Maduro supporters, however, cast the latest protests as simply political theater. “Today the National Assembly tried to mount a new show,” Congressmen Diosdado Cabello said. “The only coup here is against President Nicolas Maduro.”

What’s next?

A congressional vote originally scheduled for Tuesday, on whether to oust the Supreme Court judges, was postponed until Wednesday. But even if the congress does vote to oust them, it would be little more than a symbolic victory for Maduro’s opposition, as the National Assembly has been left badly weakened by previous court rulings that have greatly limited the legislative branch’s power.

Maduro has faced constant international pressure and dwindling public support since taking the helm of the ruling United Socialist Party of Venezuela in 2013.

No surprise.
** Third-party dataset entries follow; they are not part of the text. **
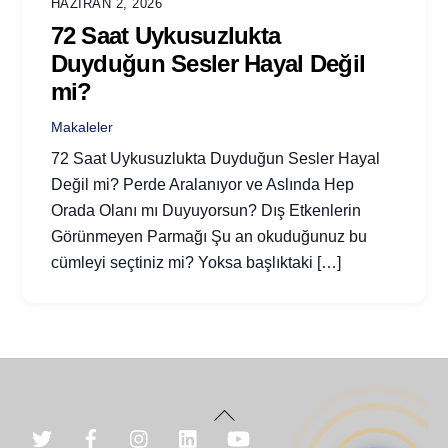
HAZIRAN 2, 2026
72 Saat Uykusuzlukta
Duyduğun Sesler Hayal Değil
mi?
Makaleler
72 Saat Uykusuzlukta Duyduğun Sesler Hayal
Değil mi? Perde Aralanıyor ve Aslında Hep
Orada Olanı mı Duyuyorsun? Dış Etkenlerin
Görünmeyen Parmağı Şu an okuduğunuz bu
cümleyi seçtiniz mi? Yoksa başlıktaki […]
Back
To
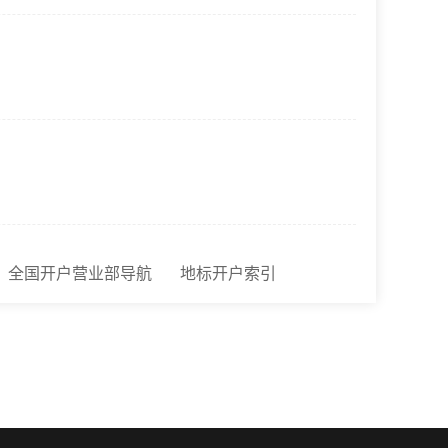
全国开户营业部导航
地标开户索引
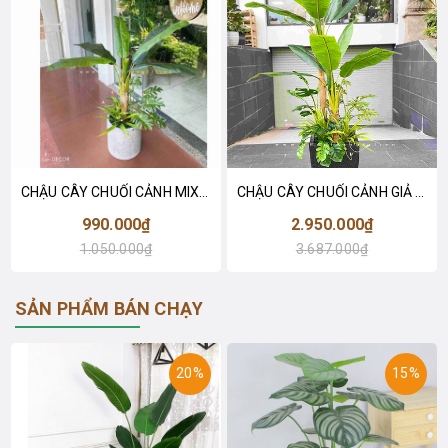
CHẬU CÂY CHUỐI CẢNH MIX TRANG TRÍ NỘI THẤT LAN DECOR - CC670
CHẬU CÂY CHUỐI CẢNH GIẢ TRANG TRÍ NỘI THẤT LAN DECOR 180cm - CC669
990.000₫
2.950.000₫
1.050.000₫
3.687.000₫
SẢN PHẨM BÁN CHẠY
20%
15%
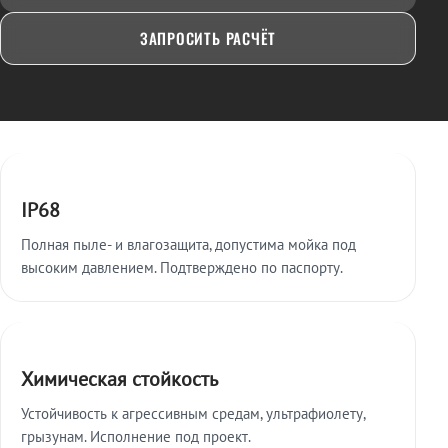
ЗАПРОСИТЬ РАСЧЁТ
Ключевые особенности
IP68
Полная пыле- и влагозащита, допустима мойка под
высоким давлением. Подтверждено по паспорту.
Химическая стойкость
Устойчивость к агрессивным средам, ультрафиолету,
грызунам. Исполнение под проект.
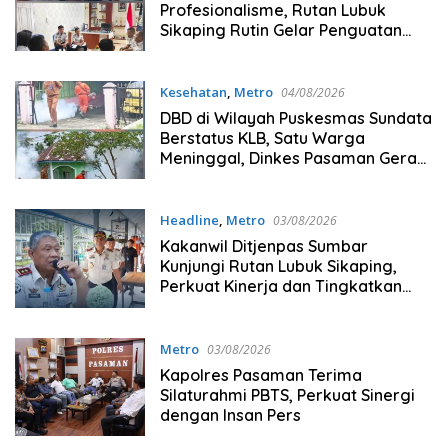
Profesionalisme, Rutan Lubuk
Sikaping Rutin Gelar Penguatan
Tugas Demi Tingkatkan Kualitas
Pelayanan
Kesehatan
,
Metro
04/08/2026
DBD di Wilayah Puskesmas Sundata
Berstatus KLB, Satu Warga
Meninggal, Dinkes Pasaman Gerak
Cepat
Headline
,
Metro
03/08/2026
Kakanwil Ditjenpas Sumbar
Kunjungi Rutan Lubuk Sikaping,
Perkuat Kinerja dan Tingkatkan
Kualitas Pelayanan
Pemasyarakatan
Metro
03/08/2026
Kapolres Pasaman Terima
Silaturahmi PBTS, Perkuat Sinergi
dengan Insan Pers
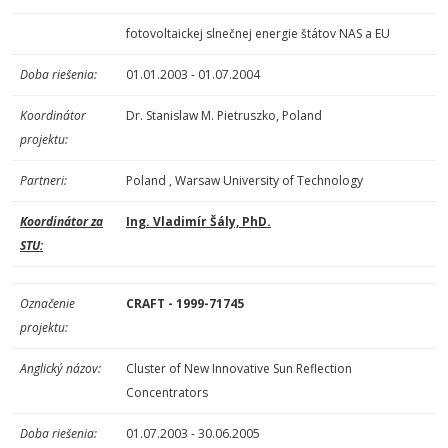
fotovoltaickej slnečnej energie štátov NAS a EU
Doba riešenia:
01.01.2003 - 01.07.2004
Koordinátor
Dr. Stanislaw M. Pietruszko, Poland
projektu:
Partneri:
Poland , Warsaw University of Technology
Koordinátor za
Ing. Vladimír Šály, PhD.
STU:
Označenie
CRAFT - 1999-71745
projektu:
Anglický názov:
Cluster of New Innovative Sun Reflection
Concentrators
Doba riešenia:
01.07.2003 - 30.06.2005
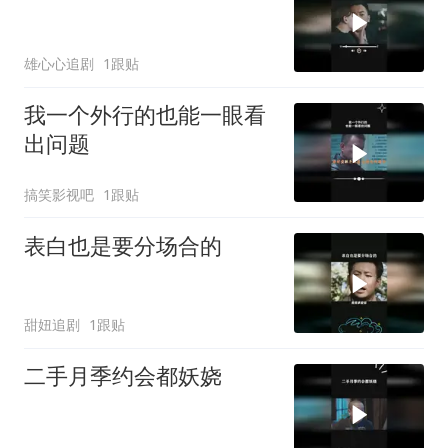
雄心心追剧
1跟贴
我一个外行的也能一眼看
出问题
搞笑影视吧
1跟贴
表白也是要分场合的
甜妞追剧
1跟贴
二手月季约会都妖娆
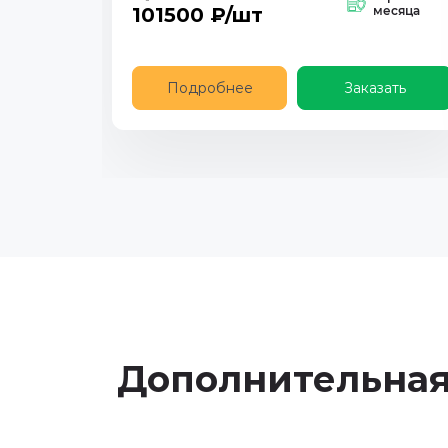
101500
₽/шт
месяца
Подробнее
Заказать
Дополнительна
The country is in crisis.

A dramatic dip in the price of oil — which accounts for 96 percent of Venezuela’s export earnings — and constant food shortages has badly crippled day to day live inVenezuela. And Maduro has looked increasingly vulnerable of late. 

Last December the country was on the brink of collapse as a result of a currency crisis sparked by Maduro’s decision to withdraw the largest banknote from circulation — a deeply unpopular move made after the collapse in the price of oil. And critical ongoing challenges include massive food and medicine shortages; rolling electricity blackouts; inflation, at a staggering 800 percent in 2016; and a rising murder rate, an average 60 per day last year — up 33 percent over the previous year.